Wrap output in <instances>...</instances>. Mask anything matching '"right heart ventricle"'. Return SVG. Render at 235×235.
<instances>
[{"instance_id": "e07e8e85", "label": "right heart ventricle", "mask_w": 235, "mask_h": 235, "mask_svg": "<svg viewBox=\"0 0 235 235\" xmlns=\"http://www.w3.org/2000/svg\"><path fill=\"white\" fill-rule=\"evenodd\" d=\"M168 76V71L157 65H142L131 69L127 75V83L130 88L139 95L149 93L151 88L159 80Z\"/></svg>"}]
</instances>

· · ·

Task item: Produce a precise copy of all the material above.

Task answer:
Wrap output in <instances>...</instances>. Mask anything matching '"right heart ventricle"'. Return SVG. Render at 235×235.
<instances>
[{"instance_id": "e07e8e85", "label": "right heart ventricle", "mask_w": 235, "mask_h": 235, "mask_svg": "<svg viewBox=\"0 0 235 235\" xmlns=\"http://www.w3.org/2000/svg\"><path fill=\"white\" fill-rule=\"evenodd\" d=\"M168 76V71L157 65H142L131 69L127 75V83L130 88L139 95L149 93L151 88L159 80Z\"/></svg>"}]
</instances>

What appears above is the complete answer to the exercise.